:: Supplied data ::

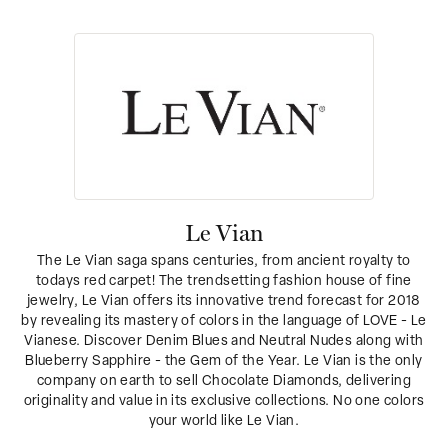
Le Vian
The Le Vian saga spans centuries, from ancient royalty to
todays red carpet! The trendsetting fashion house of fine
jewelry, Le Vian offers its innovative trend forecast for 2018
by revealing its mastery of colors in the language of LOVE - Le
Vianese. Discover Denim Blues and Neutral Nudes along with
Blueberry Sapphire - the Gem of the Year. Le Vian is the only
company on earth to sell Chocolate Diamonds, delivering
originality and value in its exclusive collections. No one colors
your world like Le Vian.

:::
:: Supplied data ::

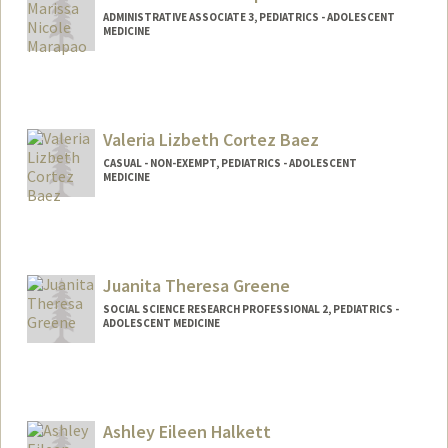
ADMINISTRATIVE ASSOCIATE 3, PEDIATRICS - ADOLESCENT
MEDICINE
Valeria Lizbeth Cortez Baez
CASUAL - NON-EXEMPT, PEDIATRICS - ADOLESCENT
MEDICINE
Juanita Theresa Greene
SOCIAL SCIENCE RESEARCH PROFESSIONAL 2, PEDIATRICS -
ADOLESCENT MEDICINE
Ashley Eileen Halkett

:::

▸ **Aim of the exercise**
When you reach the line with "Blueberry Sapphire - the" in the records above, start writing out lines exactly, and stop once the line with "your world like Le Vian." has been written; include nothing else.

▸ **Reply to the task**
Blueberry Sapphire - the Gem of the Year. Le Vian is the only
company on earth to sell Chocolate Diamonds, delivering
originality and value in its exclusive collections. No one colors
your world like Le Vian.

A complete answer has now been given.